Where would I be without music? Who would I be without song? For as long as I can remember music has been my mood control allowing me to escape reality or marinade in the truth activating my senses and touching my heart. When do you listen to music? Is it part of your day to day, a special occasion or maybe you save it for a special day? How can you not allow yourself to lose yourself in the words and melody of something that moves you? The goosebumps, the hair standing on end, vivid imagery that activates memories, desires, dreams. How can you not appreciate music and all that it has done for us and will do in all our remaining years.

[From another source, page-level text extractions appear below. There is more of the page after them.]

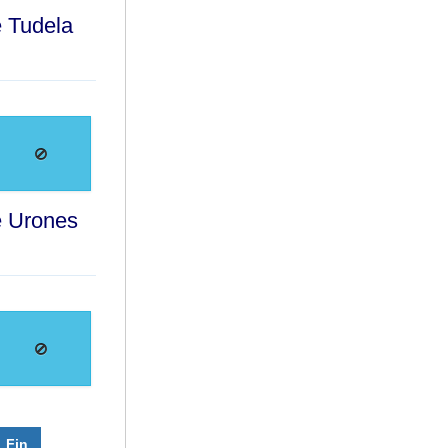
e Tudela
e Urones
Fin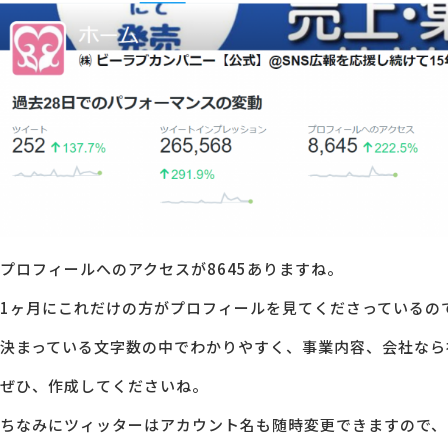
プロフィールへのアクセスが8645ありますね。
1ヶ月にこれだけの方がプロフィールを見てくださっているの
決まっている文字数の中でわかりやすく、事業内容、会社なら
ぜひ、作成してくださいね。
ちなみにツィッターはアカウント名も随時変更できますので、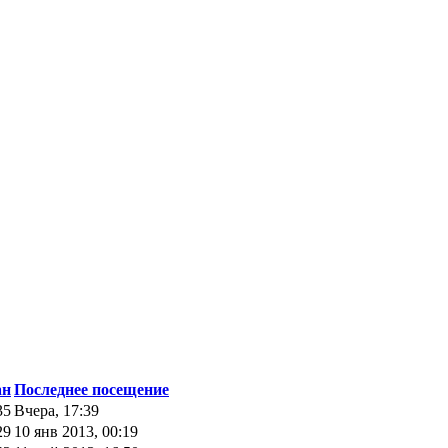
ан
Последнее посещение
35
Вчера, 17:39
29
10 янв 2013, 00:19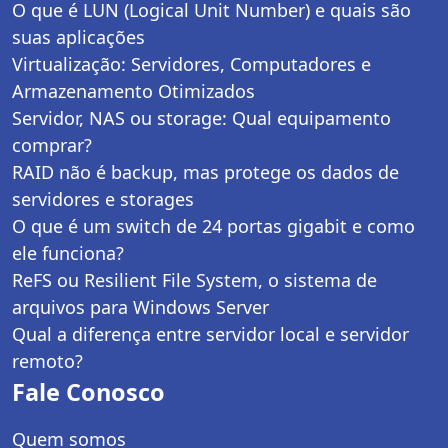
O que é LUN (Logical Unit Number) e quais são
suas aplicações
Virtualização: Servidores, Computadores e
Armazenamento Otimizados
Servidor, NAS ou storage: Qual equipamento
comprar?
RAID não é backup, mas protege os dados de
servidores e storages
O que é um switch de 24 portas gigabit e como
ele funciona?
ReFS ou Resilient File System, o sistema de
arquivos para Windows Server
Qual a diferença entre servidor local e servidor
remoto?
Fale Conosco
Quem somos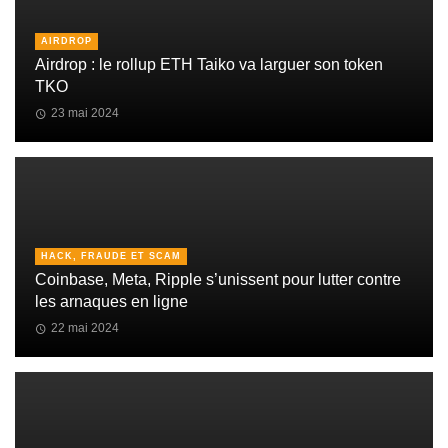
AIRDROP
Airdrop : le rollup ETH Taiko va larguer son token
TKO
23 mai 2024
HACK, FRAUDE ET SCAM
Coinbase, Meta, Ripple s’unissent pour lutter contre
les arnaques en ligne
22 mai 2024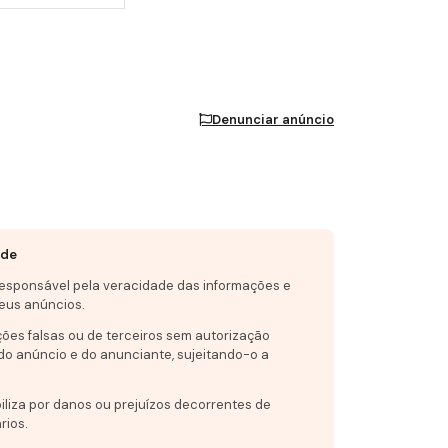
Denunciar anúncio
ade
responsável pela veracidade das informações e
eus anúncios.
ções falsas ou de terceiros sem autorização
do anúncio e do anunciante, sujeitando-o a
iliza por danos ou prejuízos decorrentes de
rios.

Music comforts us at funerals, makes us believe in romance at weddings and helps us celebrate at birthdays. Music may just be the only thing that reaches us when no one else can. Doesn’t it give us courage when we get ready in the mornings or gives us a little extra confidence when we are getting ready for a special date. Whatever the mood music can be found saying the words spinning in our minds and lingering on our tongues. To pick one song to be my favourite is just something I can’t do. Inside every song is someone’s vulnerable heart and raw emotion so how can we not at least appreciate that. I have been that one dancing wildly but I have also been the one to walk away. Prefering the lyrics of something softer, preparing a mood that only two can properly enjoy.
The choice of era that you play will also serve as a reflection of the day you hope to have. Are you feeling nostaligic, futuristic or are you content right where we are. Imagining a life lived differently even just for the day. What I find absolutely incredible is music’s ability to transform time and place. They bring loved ones back to us even if it’s for a short time. Holding your hand gently and reminding you of better times. Wanting to have a better grip of the imagery coming to life in my mind I decided to learn to play an instrument. My fingers beginning to control the synapses to my brain.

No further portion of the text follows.